Fearing heavy haircuts in their exposures to various IL&FS firms, three state-run banks–SBI, PNB and BoI– and private sector lenders on Wednesday met department of economic affairs secretary S C Garg and sought the ministry’s intervention to minimise their losses on repayment. State Bank of India’s MD Arijit Basu, Punjab National Bank’s MD & CEO Sunil Mehta and senior officials from Bank of India , HDFC Bank and Yes Bank raised their concerns with Garg at the finance ministry and discussed the prospects of loans recovery. They expressed the hope that the new, government-appointed board would take care of their concerns.
The beleaguered company’s debt pile had grown to more than Rs 91,000 crore ($12.33 billion) and banks have about Rs 58,000 crore exposure in that.
A group of banks led by BoI and SBI have lent IL&FS Rs 34,480 crore. A Kotak Institutional Equities report says BoI has the highest exposure to the debt-trapped firm, with loans of Rs 2,388 crore, followed by SBI at Rs 2,140 crore and PNB at Rs 1,859 crore. Yes Bank has the largest exposure among private sector banks at Rs 1,841 crore. Individual banks have not disclosed their exposure to the ailing company.
These banks do however believe that Centre’s decision to overhaul the company’s board has improved their chances of recuperating the money, but with some haircut. Their fear is that a haircut of more than 35-40 per cent will make recovery almost insignificant for them.
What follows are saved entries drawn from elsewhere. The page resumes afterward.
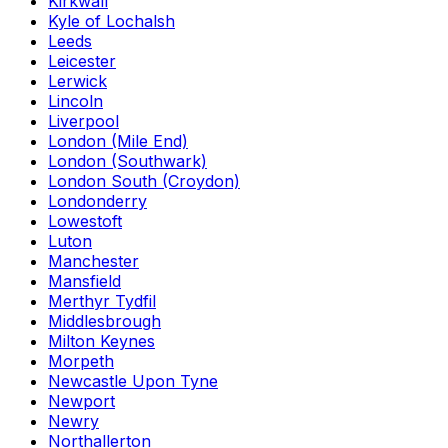
Kirkwall
Kyle of Lochalsh
Leeds
Leicester
Lerwick
Lincoln
Liverpool
London (Mile End)
London (Southwark)
London South (Croydon)
Londonderry
Lowestoft
Luton
Manchester
Mansfield
Merthyr Tydfil
Middlesbrough
Milton Keynes
Morpeth
Newcastle Upon Tyne
Newport
Newry
Northallerton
Having made huge provisioning for NPAs, the lenders are pinning all their hopes on monetisation of the IL&FS assets and are getting ready for some amount of loan restructuring and delay in payments. They will also have to consider mark-to-market losses on these loans, a finance ministry official said.
Although no one commented after the meeting, the government is reported to have allayed the bankers’ fears, terming it as a short-term liquidity issue that can be resolved, once interested parties come up for taking over IL&FS’ roads, power and energy-linked projects.